Data for analysis ->
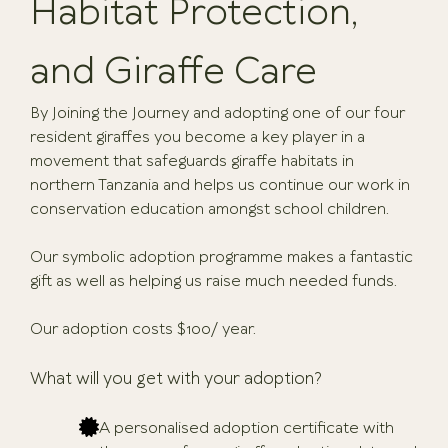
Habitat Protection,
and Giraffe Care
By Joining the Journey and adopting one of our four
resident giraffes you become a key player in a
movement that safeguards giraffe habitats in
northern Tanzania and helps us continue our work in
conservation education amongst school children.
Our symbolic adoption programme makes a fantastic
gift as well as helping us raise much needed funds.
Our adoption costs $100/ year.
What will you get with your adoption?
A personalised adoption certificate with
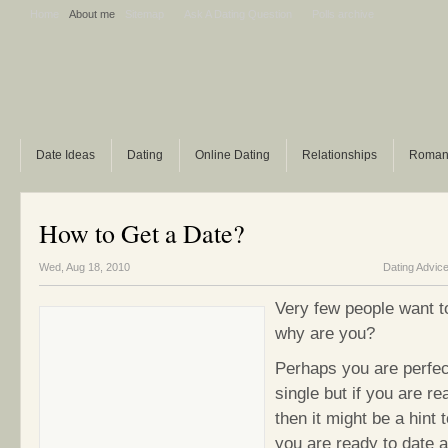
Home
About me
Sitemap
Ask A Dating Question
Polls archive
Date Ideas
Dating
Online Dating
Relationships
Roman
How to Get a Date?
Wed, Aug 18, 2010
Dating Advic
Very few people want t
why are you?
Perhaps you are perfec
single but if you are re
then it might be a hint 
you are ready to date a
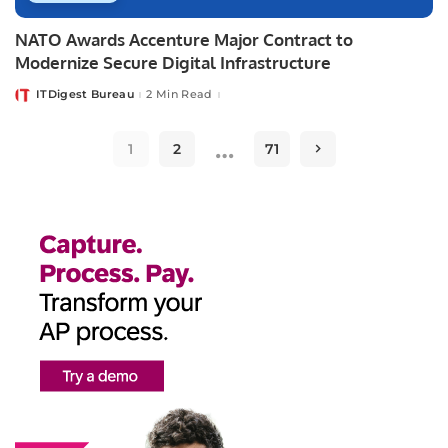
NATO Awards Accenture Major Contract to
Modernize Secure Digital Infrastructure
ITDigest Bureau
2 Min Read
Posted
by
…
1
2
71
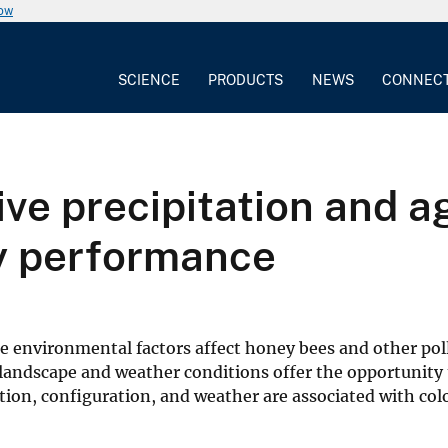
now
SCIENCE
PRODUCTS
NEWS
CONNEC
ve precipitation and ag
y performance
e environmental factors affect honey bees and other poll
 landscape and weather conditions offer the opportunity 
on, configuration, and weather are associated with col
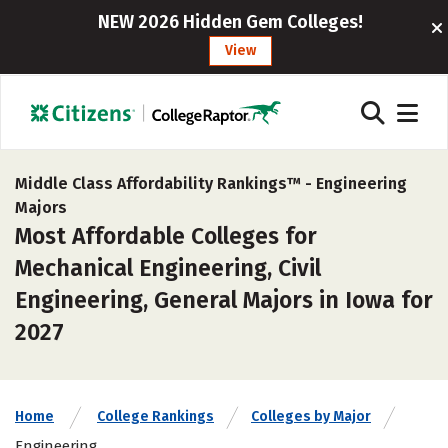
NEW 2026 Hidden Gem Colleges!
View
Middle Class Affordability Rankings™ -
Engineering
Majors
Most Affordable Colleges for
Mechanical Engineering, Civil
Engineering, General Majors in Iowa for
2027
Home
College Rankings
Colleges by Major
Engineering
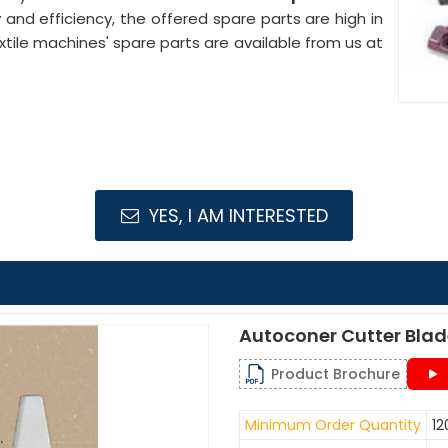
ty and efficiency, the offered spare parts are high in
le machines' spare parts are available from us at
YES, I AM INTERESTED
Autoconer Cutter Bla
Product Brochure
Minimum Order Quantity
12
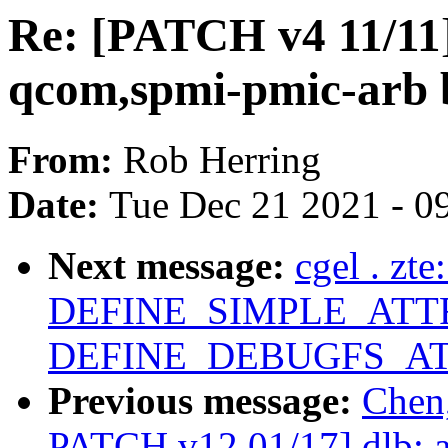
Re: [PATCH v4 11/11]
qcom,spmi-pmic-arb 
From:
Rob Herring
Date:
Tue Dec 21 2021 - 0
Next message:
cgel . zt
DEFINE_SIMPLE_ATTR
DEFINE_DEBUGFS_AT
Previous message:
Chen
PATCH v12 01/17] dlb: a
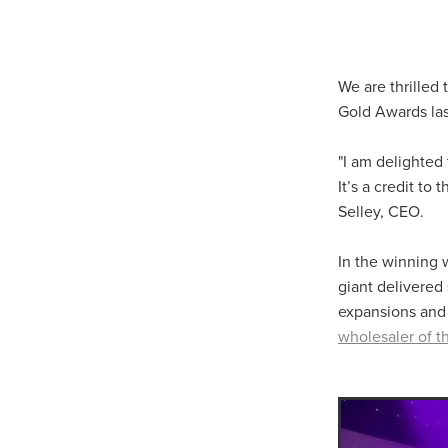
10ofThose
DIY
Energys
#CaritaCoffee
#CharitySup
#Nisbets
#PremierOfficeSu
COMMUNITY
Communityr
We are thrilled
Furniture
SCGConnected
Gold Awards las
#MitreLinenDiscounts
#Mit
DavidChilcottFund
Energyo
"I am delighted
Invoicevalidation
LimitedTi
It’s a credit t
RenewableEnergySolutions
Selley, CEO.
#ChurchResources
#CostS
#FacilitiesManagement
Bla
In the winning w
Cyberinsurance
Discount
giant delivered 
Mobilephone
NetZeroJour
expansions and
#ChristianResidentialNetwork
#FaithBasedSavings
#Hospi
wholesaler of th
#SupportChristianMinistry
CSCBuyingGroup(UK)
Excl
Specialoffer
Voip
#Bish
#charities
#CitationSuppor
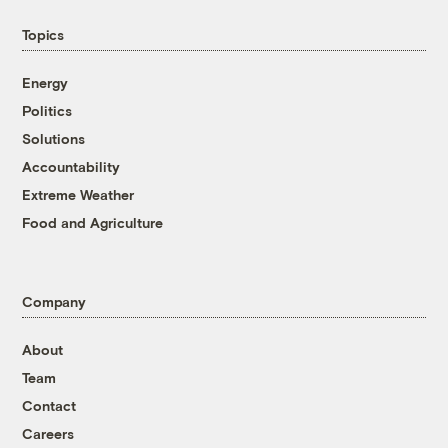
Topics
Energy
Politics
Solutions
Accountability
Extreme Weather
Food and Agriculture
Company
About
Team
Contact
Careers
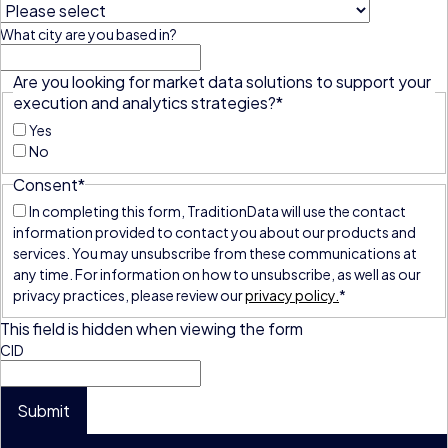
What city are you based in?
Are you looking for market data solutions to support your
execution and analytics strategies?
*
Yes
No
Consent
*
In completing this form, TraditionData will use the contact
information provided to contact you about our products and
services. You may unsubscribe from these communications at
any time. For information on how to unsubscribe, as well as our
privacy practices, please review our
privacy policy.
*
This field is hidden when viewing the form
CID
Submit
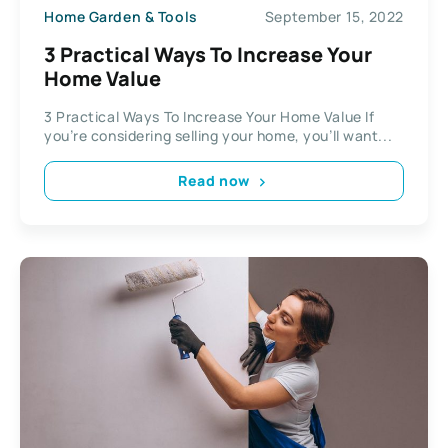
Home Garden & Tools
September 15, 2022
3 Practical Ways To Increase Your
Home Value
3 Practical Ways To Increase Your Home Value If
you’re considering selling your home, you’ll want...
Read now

Requirement -> What is needed is every entry written out word for word, with no pictures.

Exercise response ->
Habitat Protection,
and Giraffe Care
By Joining the Journey and adopting one of our four
resident giraffes you become a key player in a
movement that safeguards giraffe habitats in
northern Tanzania and helps us continue our work in
conservation education amongst school children.
Our symbolic adoption programme makes a fantastic
gift as well as helping us raise much needed funds.
Our adoption costs $100/ year.
What will you get with your adoption?
A personalised adoption certificate with
Home
About me
Sitemap
Ask A Dating Question
Polls archive
Date Ideas
Dating
Online Dating
Relationships
Roman
How to Get a Date?
Wed, Aug 18, 2010
Dating Advic
Very few people want t
why are you?
Perhaps you are perfec
single but if you are re
then it might be a hint 
you are ready to date a
NATO Awards Accenture Major Contract to
Modernize Secure Digital Infrastructure
ITDigest Bureau
2 Min Read
Posted
by
…
1
2
71
now
SCIENCE
PRODUCTS
NEWS
CONNEC
ve precipitation and ag
y performance
e environmental factors affect honey bees and other poll
 landscape and weather conditions offer the opportunity 
on, configuration, and weather are associated with col
NEW 2026 Hidden Gem Colleges!
View
Middle Class Affordability Rankings™ -
Engineering
Majors
Most Affordable Colleges for
Mechanical Engineering, Civil
Engineering, General Majors in Iowa for
2027
Home
College Rankings
Colleges by Major
Engineering
ty and efficiency, the offered spare parts are high in
le machines' spare parts are available from us at
YES, I AM INTERESTED
Autoconer Cutter Bla
Product Brochure
Minimum Order Quantity
12
Re: [PATCH v4 11/11]
qcom,spmi-pmic-arb 
From:
Rob Herring
Date:
Tue Dec 21 2021 - 0
Next message:
cgel . zt
DEFINE_SIMPLE_ATTR
DEFINE_DEBUGFS_AT
Previous message:
Chen
PATCH v12 01/17] dlb: a
10ofThose
DIY
Energys
#CaritaCoffee
#CharitySup
#Nisbets
#PremierOfficeSu
COMMUNITY
Communityr
We are thrilled
Furniture
SCGConnected
Gold Awards las
#MitreLinenDiscounts
#Mit
DavidChilcottFund
Energyo
"I am delighted
Invoicevalidation
LimitedTi
It’s a credit t
RenewableEnergySolutions
Selley, CEO.
#ChurchResources
#CostS
#FacilitiesManagement
Bla
In the winning w
Cyberinsurance
Discount
giant delivered 
Mobilephone
NetZeroJour
expansions and
#ChristianResidentialNetwork
#FaithBasedSavings
#Hospi
wholesaler of th
#SupportChristianMinistry
CSCBuyingGroup(UK)
Excl
Specialoffer
Voip
#Bish
#charities
#CitationSuppor
Topics
Energy
Politics
Solutions
Accountability
Extreme Weather
Food and Agriculture
Company
About
Team
Contact
Careers
What city are you based in?
Are you looking for market data solutions to support your
execution and analytics strategies?
*
Yes
No
Consent
*
In completing this form, TraditionData will use the contact
information provided to contact you about our products and
services. You may unsubscribe from these communications at
any time. For information on how to unsubscribe, as well as our
privacy practices, please review our
privacy policy.
*
This field is hidden when viewing the form
CID
Submit
Home Garden & Tools
September 15, 2022
3 Practical Ways To Increase Your
Home Value
3 Practical Ways To Increase Your Home Value If
you’re considering selling your home, you’ll want...
Read now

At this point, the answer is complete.